WHAT THE TASK ASKS
From the data that follows, copy every line with the string "Dlaczego".

RECORDS FOR THE TASK
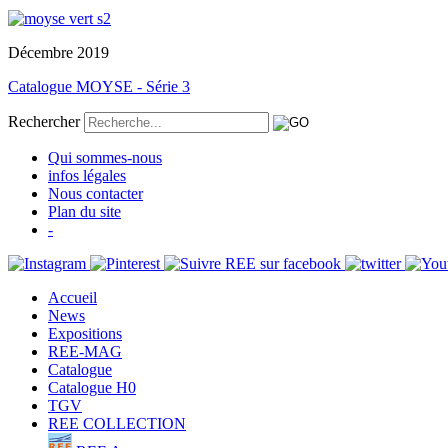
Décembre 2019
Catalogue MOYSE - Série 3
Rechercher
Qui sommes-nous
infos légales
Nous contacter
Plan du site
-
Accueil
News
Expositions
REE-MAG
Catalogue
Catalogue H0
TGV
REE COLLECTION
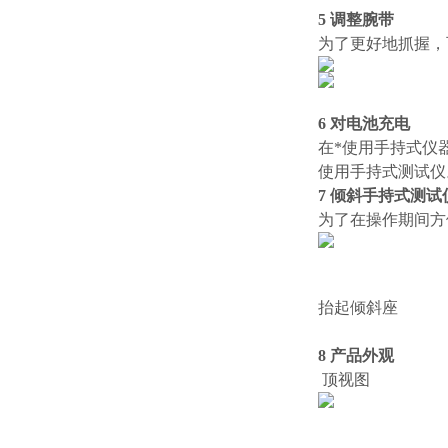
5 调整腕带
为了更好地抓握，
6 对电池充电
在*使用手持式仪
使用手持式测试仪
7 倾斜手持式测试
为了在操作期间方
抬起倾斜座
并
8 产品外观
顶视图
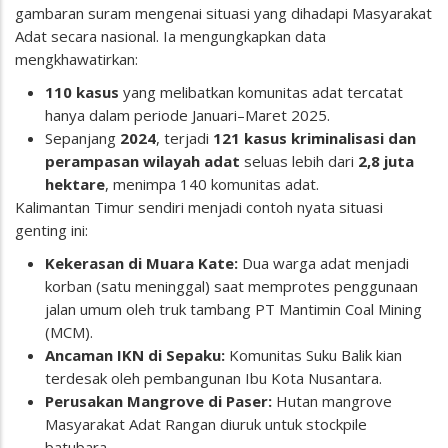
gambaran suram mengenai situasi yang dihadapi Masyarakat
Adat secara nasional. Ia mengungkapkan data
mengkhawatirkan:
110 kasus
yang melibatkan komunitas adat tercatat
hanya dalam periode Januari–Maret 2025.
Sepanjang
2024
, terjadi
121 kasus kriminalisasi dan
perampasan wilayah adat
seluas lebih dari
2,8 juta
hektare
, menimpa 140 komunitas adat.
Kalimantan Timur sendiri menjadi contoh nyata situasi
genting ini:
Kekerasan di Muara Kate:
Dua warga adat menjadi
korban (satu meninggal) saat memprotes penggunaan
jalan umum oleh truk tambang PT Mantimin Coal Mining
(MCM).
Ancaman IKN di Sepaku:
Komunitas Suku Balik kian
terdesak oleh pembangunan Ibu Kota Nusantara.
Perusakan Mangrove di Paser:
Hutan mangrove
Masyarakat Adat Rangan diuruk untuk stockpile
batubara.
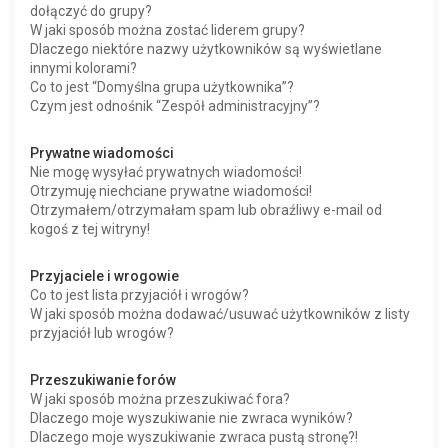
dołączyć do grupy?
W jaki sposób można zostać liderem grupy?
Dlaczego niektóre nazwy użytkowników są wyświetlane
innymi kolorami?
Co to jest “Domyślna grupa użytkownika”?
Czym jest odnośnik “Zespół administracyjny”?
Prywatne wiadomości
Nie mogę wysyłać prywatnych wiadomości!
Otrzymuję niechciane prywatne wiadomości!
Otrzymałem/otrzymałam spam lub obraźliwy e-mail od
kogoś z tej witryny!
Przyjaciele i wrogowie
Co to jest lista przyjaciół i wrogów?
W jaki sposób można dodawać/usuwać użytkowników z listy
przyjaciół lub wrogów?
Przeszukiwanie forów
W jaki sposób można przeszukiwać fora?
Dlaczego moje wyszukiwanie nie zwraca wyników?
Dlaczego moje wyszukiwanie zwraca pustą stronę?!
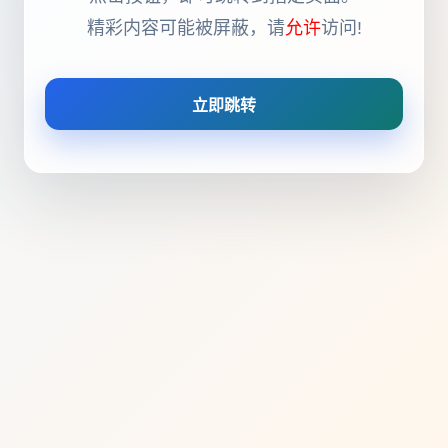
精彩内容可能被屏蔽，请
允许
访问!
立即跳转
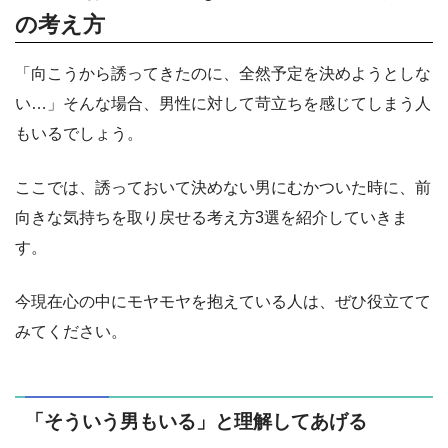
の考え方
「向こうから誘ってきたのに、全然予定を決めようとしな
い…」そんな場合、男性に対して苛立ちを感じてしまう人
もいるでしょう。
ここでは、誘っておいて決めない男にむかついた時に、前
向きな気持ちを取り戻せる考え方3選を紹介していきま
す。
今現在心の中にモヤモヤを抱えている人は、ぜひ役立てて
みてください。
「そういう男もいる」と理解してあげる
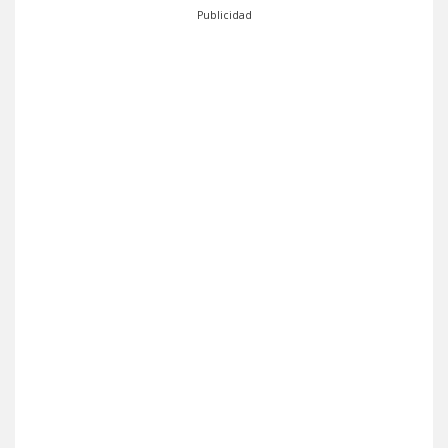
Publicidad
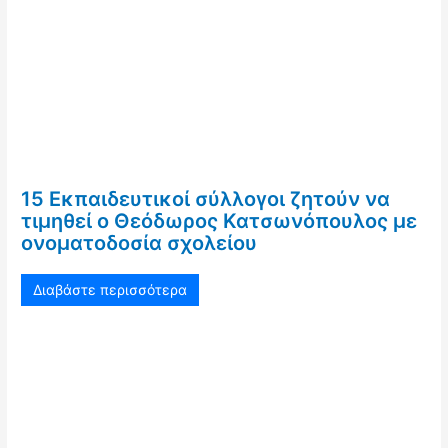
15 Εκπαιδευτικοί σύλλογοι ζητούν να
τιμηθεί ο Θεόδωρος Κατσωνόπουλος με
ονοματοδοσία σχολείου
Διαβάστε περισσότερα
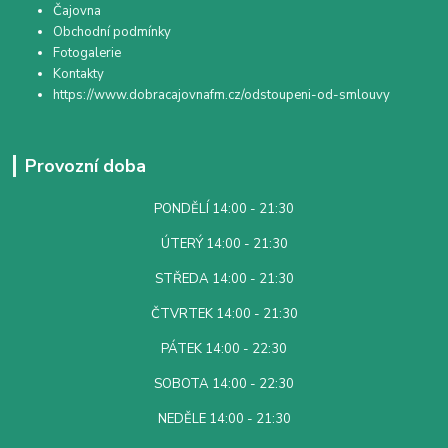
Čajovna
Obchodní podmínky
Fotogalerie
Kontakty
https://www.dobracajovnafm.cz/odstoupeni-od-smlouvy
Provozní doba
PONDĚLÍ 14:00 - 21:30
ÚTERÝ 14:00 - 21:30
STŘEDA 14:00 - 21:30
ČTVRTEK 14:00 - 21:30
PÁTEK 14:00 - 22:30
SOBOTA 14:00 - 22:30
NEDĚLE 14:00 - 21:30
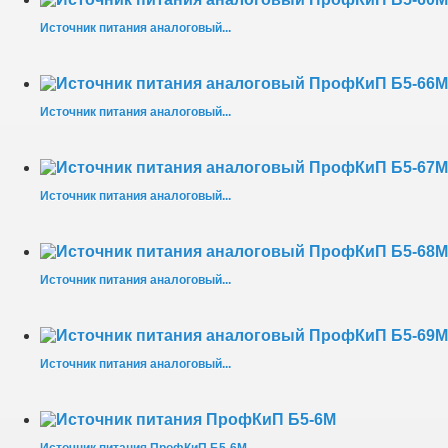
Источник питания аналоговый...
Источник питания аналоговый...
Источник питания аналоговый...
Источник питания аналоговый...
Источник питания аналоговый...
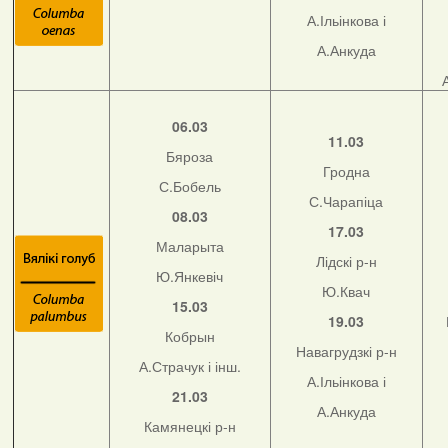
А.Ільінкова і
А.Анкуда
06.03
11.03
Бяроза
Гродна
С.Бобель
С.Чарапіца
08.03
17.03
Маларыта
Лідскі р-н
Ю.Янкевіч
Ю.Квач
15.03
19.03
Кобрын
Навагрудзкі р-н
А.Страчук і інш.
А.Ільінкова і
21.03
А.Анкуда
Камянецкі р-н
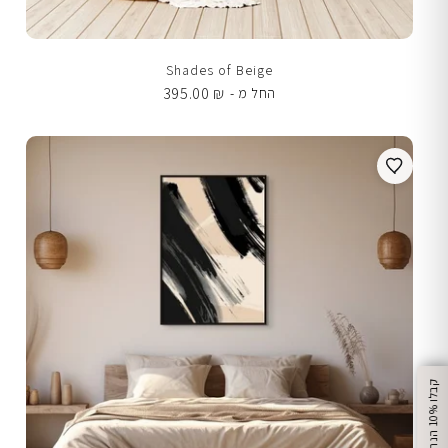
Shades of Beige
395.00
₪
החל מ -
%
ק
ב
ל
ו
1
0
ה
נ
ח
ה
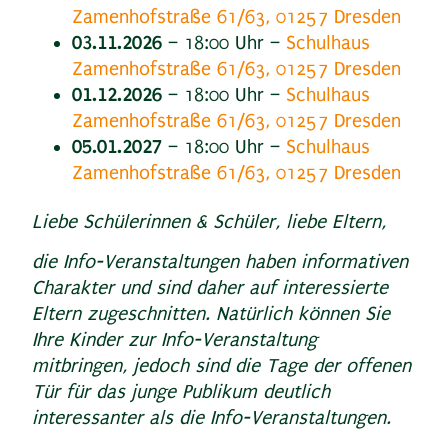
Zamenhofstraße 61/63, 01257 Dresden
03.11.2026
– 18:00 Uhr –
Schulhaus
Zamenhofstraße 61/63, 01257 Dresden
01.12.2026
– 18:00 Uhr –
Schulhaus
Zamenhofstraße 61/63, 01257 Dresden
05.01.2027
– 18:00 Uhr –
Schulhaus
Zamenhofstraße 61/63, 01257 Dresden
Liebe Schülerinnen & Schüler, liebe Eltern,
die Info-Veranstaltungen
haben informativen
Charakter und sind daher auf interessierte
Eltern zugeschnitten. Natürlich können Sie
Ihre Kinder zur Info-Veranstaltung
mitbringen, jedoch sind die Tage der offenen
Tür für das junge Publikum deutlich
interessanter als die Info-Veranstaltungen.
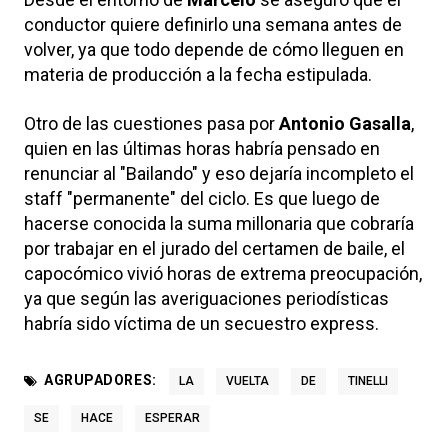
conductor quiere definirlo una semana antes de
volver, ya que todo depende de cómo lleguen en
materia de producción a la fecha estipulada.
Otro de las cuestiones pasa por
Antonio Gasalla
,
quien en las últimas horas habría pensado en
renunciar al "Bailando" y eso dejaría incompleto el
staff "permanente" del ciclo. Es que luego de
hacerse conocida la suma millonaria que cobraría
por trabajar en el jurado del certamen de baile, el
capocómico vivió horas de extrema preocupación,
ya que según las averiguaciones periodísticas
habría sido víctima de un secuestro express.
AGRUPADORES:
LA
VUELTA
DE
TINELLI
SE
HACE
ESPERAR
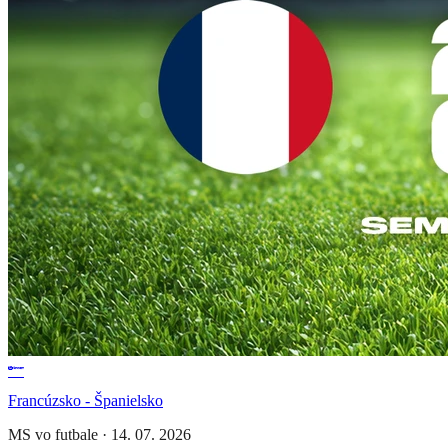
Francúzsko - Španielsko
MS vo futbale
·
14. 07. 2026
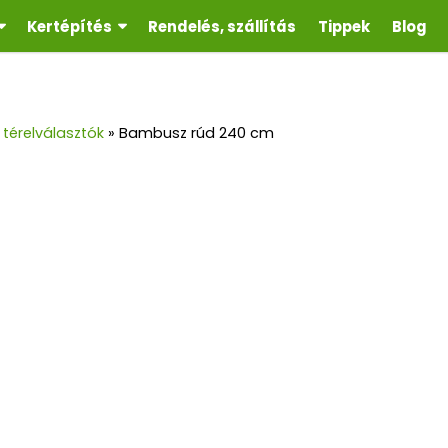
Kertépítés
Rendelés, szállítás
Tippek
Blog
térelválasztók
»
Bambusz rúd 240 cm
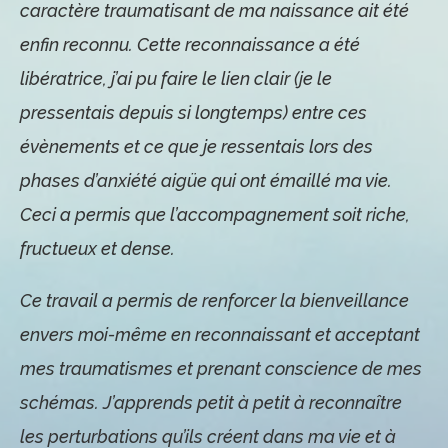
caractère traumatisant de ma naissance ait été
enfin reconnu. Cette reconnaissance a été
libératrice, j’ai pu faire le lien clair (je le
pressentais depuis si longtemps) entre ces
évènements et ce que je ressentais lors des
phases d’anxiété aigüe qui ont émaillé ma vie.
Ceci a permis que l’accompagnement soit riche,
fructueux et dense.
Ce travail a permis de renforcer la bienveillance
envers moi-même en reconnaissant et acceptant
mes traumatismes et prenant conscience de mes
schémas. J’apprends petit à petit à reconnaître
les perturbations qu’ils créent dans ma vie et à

RESPONSE
Dlaczego niektóre nazwy użytkowników są wyświetlane
Dlaczego moje wyszukiwanie nie zwraca wyników?
Dlaczego moje wyszukiwanie zwraca pustą stronę?!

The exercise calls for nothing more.